# 3/4" Capacity Drill Chuck: Lathe or Mill?



## darkzero (Feb 5, 2015)

I can't decide & would like your guys' input. I scored a very nice USA made Jacobs 18N with no arbor. I never needed a drill chuck with more than 5/8" capacity. What should I get an arbor for, lathe tailstock (MT3) or the mill (R8)? What would I might ever need it for, reamers?

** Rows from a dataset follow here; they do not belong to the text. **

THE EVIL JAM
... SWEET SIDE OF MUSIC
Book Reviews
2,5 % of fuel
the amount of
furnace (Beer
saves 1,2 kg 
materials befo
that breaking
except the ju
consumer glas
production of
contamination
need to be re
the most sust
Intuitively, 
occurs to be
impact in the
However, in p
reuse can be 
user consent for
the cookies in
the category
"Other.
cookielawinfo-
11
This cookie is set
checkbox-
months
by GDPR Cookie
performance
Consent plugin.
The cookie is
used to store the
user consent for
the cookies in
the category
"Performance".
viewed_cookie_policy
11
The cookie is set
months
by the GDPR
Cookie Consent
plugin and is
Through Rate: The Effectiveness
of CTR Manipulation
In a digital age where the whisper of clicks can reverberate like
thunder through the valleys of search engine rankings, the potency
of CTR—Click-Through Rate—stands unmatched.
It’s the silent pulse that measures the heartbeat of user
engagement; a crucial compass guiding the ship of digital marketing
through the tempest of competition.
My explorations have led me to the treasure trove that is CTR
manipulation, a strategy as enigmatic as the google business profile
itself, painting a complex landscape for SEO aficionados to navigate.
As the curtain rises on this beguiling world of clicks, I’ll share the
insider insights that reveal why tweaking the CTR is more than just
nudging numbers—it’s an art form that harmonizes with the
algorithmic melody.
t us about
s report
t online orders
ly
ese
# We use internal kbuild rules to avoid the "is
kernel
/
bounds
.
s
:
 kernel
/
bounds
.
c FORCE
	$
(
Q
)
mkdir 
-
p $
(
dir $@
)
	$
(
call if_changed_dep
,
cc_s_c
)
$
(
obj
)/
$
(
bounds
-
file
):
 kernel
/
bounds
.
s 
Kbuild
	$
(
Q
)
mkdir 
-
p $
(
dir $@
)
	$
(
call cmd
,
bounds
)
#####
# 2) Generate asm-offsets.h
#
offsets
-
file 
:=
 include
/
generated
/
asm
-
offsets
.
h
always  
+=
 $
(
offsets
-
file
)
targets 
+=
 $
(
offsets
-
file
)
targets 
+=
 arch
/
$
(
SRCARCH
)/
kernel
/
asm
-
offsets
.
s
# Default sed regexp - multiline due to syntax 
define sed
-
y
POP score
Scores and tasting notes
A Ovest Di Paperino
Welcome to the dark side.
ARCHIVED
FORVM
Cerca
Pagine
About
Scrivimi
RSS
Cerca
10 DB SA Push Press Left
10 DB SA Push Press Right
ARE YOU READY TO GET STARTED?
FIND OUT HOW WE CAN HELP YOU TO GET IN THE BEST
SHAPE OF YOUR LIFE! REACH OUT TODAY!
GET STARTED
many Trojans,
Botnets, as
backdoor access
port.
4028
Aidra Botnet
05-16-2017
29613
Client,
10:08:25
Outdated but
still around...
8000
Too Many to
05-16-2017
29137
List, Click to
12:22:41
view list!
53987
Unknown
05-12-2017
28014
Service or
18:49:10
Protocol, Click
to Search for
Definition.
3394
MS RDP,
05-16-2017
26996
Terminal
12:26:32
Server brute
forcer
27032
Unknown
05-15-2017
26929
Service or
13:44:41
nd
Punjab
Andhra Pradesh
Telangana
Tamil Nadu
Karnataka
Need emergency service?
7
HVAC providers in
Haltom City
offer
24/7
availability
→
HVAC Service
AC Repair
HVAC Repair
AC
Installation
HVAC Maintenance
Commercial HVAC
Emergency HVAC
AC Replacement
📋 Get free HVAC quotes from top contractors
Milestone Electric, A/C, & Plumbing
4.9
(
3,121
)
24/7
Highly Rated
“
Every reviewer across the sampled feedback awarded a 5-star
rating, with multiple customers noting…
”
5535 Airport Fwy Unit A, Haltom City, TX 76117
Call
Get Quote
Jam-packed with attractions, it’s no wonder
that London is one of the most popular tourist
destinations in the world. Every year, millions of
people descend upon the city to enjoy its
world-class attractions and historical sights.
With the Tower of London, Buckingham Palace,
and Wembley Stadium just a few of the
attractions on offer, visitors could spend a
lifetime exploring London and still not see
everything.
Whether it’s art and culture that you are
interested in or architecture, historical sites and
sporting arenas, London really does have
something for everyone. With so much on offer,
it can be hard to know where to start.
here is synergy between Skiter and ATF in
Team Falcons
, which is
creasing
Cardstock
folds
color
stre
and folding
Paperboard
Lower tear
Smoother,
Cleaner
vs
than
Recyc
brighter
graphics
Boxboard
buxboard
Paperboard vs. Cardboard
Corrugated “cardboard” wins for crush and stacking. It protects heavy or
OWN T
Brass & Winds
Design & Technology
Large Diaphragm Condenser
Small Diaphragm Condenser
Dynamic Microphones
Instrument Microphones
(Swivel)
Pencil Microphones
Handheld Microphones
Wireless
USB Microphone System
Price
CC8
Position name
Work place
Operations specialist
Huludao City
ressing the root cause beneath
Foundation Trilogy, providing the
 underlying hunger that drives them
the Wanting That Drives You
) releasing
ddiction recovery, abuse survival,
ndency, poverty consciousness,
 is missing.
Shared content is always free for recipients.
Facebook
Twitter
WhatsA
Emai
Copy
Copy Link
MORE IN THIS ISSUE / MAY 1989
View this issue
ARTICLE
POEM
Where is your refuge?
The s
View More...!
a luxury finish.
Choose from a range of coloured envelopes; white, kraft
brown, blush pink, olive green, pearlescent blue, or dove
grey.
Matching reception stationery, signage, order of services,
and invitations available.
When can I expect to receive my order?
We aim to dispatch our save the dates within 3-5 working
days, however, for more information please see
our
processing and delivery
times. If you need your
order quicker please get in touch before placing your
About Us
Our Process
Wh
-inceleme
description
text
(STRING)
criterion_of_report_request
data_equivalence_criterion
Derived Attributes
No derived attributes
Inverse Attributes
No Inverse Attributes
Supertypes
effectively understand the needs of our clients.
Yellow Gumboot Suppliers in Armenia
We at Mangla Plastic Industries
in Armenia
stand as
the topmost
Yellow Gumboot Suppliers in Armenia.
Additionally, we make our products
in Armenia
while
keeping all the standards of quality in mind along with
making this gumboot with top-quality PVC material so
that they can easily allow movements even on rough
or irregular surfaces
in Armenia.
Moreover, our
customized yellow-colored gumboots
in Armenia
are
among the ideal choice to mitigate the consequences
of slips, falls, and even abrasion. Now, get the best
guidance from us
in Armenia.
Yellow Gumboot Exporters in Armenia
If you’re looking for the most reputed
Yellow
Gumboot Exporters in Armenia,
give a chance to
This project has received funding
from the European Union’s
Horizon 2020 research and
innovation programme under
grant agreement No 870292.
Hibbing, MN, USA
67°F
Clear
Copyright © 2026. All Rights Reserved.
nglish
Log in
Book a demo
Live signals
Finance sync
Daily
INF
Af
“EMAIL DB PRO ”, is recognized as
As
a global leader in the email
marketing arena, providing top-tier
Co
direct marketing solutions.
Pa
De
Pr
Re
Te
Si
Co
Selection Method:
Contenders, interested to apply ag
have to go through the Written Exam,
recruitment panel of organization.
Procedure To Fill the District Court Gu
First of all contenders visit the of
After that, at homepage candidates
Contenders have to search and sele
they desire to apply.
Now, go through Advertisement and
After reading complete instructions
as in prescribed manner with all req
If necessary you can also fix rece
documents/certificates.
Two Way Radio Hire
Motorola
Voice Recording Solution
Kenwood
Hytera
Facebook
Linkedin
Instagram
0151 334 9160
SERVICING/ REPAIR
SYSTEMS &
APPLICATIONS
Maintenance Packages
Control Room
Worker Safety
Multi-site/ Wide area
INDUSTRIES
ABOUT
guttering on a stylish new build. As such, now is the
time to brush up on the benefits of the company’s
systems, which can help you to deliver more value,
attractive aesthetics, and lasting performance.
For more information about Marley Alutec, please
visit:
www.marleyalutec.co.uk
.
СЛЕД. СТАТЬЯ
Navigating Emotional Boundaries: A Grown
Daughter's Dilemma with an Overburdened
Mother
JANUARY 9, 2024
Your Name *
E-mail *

I have a 12x36 lathe & a RF-45 style bench mill. For the lathe I have a 5/8" keyless chuck & a 14N (1/2"). For the mill I have a 1/2" keyless chuck (R8), 14N (R8), & another 14N (1/2" straight arbor). I thought about getting a 5/8" straight arbor for the 18N but it seems kind of puny for it, 3/4"+ straight seems to be the norm for the 18N for straight arbors which I don't want. I was leaning towards MT3 for the lathe but now I'm thinking about going with a R8 arbor. What do you guys think & why?


----------



## rmack898 (Feb 5, 2015)

I used to have an 18N on my lathe (MT2) but I replaced it with a 16N and it handles 90% of my needs for a tail stock chuck, but sometimes I need to put the 18N that now lives on a drill press back on the lathe. I have an. 18N (R8) that stays with the mill and I have never needed any other chuck for the mill. 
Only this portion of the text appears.